NEW YORK (GenomeWeb) – The US Food and Drug Administration has granted 510(k) clearance for a Lyme disease test on Quidel's Sofia platform, the company announced today.
The Sofia Lyme FIA is the first assay to provide differentiated results for both IgM and IgG antibodies against Borrelia burgdorferi, the microorganism transmitted by tick bites, on a single test, Quidel noted in a statement.
The Sofia analyzer and Sofia Lyme FIA use immunofluorescence chemistry and lateral flow technology to provide results within 10 minutes of application of patient serum or plasma. Detecting and treating of Lyme disease early can help prevent progression, according to guidelines from the Infectious Diseases Society of America.
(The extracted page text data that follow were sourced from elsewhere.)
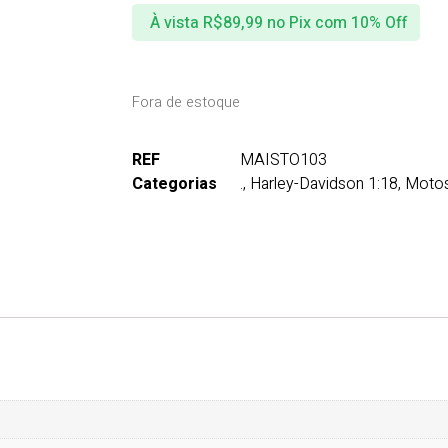
À vista
R$
89,99
no Pix com 10% Off
Fora de estoque
REF
MAISTO103
Categorias
.
,
Harley-Davidson 1:18
,
Moto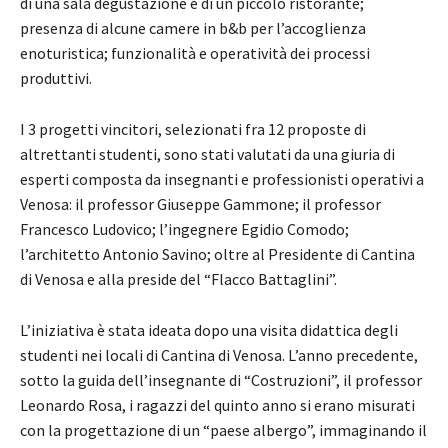
di una sala degustazione e di un piccolo ristorante;
presenza di alcune camere in b&b per l’accoglienza
enoturistica; funzionalità e operatività dei processi
produttivi.
I 3 progetti vincitori, selezionati fra 12 proposte di
altrettanti studenti, sono stati valutati da una giuria di
esperti composta da insegnanti e professionisti operativi a
Venosa: il professor Giuseppe Gammone; il professor
Francesco Ludovico; l’ingegnere Egidio Comodo;
l’architetto Antonio Savino; oltre al Presidente di Cantina
di Venosa e alla preside del “Flacco Battaglini”.
L’iniziativa è stata ideata dopo una visita didattica degli
studenti nei locali di Cantina di Venosa. L’anno precedente,
sotto la guida dell’insegnante di “Costruzioni”, il professor
Leonardo Rosa, i ragazzi del quinto anno si erano misurati
con la progettazione di un “paese albergo”, immaginando il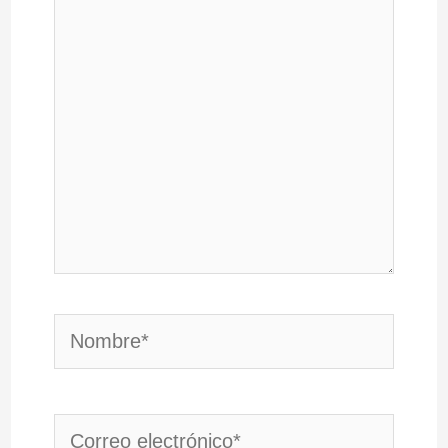
Nombre*
Correo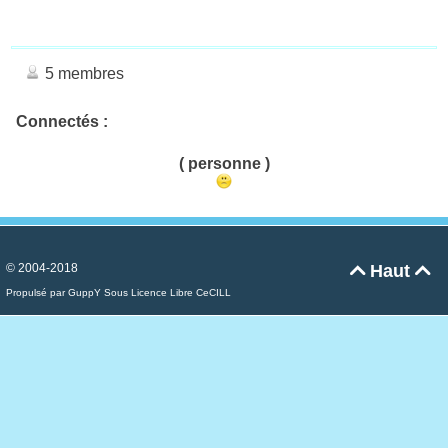
5 membres
Connectés :
( personne )
© 2004-2018
Haut


Propulsé par GuppY
Sous Licence Libre CeCILL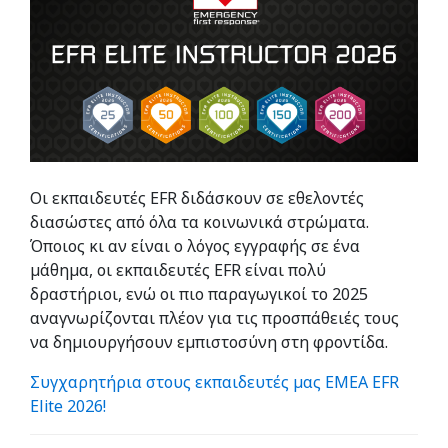
Οι εκπαιδευτές EFR διδάσκουν σε εθελοντές
διασώστες από όλα τα κοινωνικά στρώματα.
Όποιος κι αν είναι ο λόγος εγγραφής σε ένα
μάθημα, οι εκπαιδευτές EFR είναι πολύ
δραστήριοι, ενώ οι πιο παραγωγικοί το 2025
αναγνωρίζονται πλέον για τις προσπάθειές τους
να δημιουργήσουν εμπιστοσύνη στη φροντίδα.
Συγχαρητήρια στους εκπαιδευτές μας EMEA EFR
Elite 2026!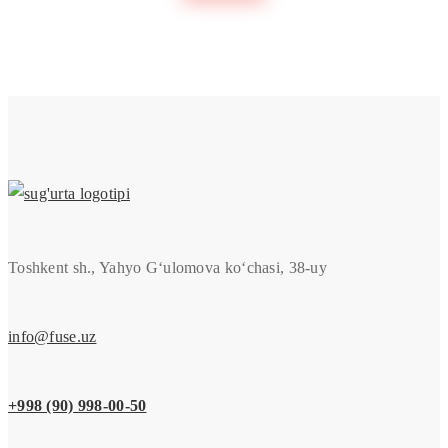
Toshkent sh., Yahyo G‘ulomova ko‘chasi, 38-uy
info@fuse.uz
+998 (90) 998-00-50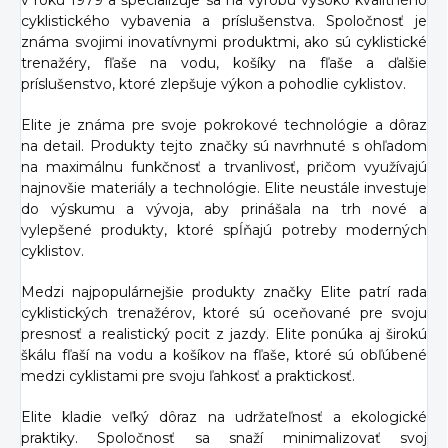
v roku 1979 a špecializuje sa na výrobu vysoko kvalitného
cyklistického vybavenia a príslušenstva. Spoločnosť je
známa svojimi inovatívnymi produktmi, ako sú cyklistické
trenažéry, fľaše na vodu, košíky na fľaše a ďalšie
príslušenstvo, ktoré zlepšuje výkon a pohodlie cyklistov.
Elite je známa pre svoje pokrokové technológie a dôraz
na detail. Produkty tejto značky sú navrhnuté s ohľadom
na maximálnu funkčnosť a trvanlivosť, pričom využívajú
najnovšie materiály a technológie. Elite neustále investuje
do výskumu a vývoja, aby prinášala na trh nové a
vylepšené produkty, ktoré spĺňajú potreby moderných
cyklistov.
Medzi najpopulárnejšie produkty značky Elite patrí rada
cyklistických trenažérov, ktoré sú oceňované pre svoju
presnosť a realistický pocit z jazdy. Elite ponúka aj širokú
škálu fľaší na vodu a košíkov na fľaše, ktoré sú obľúbené
medzi cyklistami pre svoju ľahkosť a praktickosť.
Elite kladie veľký dôraz na udržateľnosť a ekologické
praktiky. Spoločnosť sa snaží minimalizovať svoj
Quidel is "now able to detect the microorganism associated with Lyme disease more rapidly in near-patient settings," the firm's CEO, Douglas Bryant, said. "This is another example of our ability to provide simple, cost-effective solutions for physician offices and hospitals that previously had to wait several days for send-out Lyme results," he added.
In a research note, Raymond James analyst Nicholas Jansen said that the Lyme test "represents a truly new and non-cannibalistic test for a market that could prove sizeable over time." He added that the assay has not yet been CLIA-waived, and "the eventual true use case [is] likely to be targeted at the point of care."